Texas’taki bir okul bölgesi bir hafta içerisinde iki öğretmenin Covid-19 yüzünden ölmesi sonucunda 31 Ağustos’ta okulları kapatmak zorunda kalmıştı. Bu gelişme sonrasında McClellan bölgesi okullarında maske takmak mecburi hale getirildi. Geçen hafta pandemi döneminin en yüksek vaka ve ölüm rakamlarını gören bölgenin okullarının tamamında maske mecburiyeti getirilerek virüs kontrol altına alınmaya çalışılıyor. Florida eyaletinde geçtiğimiz aylarda eyalet valisi DeSantis’in maske mecburiyeti getirmeyi yasaklayan kararına birçok okul bölgesi uymamış ve konu mahkemelere taşınmıştı. Okulların maske mecburiyeti getirmesini yasaklayan eyaletlerin başında yer alan Florida’da mahkemeler Vali DeSantis’in kararını engellemişti. DeSantis ise mahkemeye tekrar başvurarak maske mecburiyetini illegal hale getirmeye çalışan kararının tekrar geçerli olması için hukuki mücadele veriyor.
Öte yandan havayolları şirketleri ilkbaharda aşılama konusunda alınan mesafe sayesinde yaz başında seyahate artan talebin artan vakalar dolayısıyla yaz sonuna doğru azaldığını söylüyorlar.
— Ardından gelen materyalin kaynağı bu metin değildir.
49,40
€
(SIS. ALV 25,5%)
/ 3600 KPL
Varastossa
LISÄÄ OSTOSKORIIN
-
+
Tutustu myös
Yaz başında beklenenin üzerinde gelen seyahat talebini karşılamakta kapasite sıkıntısı bile yaşayan havayolları şirketleri, yaz sonuna doğru seyahat planlarının yeniden gözden geçirildiğini gözlemlediklerini söylüyorlar. Delta varyantı dolayısıyla özel şirketlerin işe dönme planlarını sene sonuna ertelemeleri yüzünden iş amaçlı seyahatlerin azalması firmaların sonbaharda kapasitelerini azaltmaları sonucunu doğuruyor. Üçüncü çeyrekte daha zayıf bir mali tabloyla karşılaşmayı bekleyen havayolları şirketlerinin buna rağmen pandemi döneminin en karlı çeyreğini geçirmeyi umdukları belirtiliyor.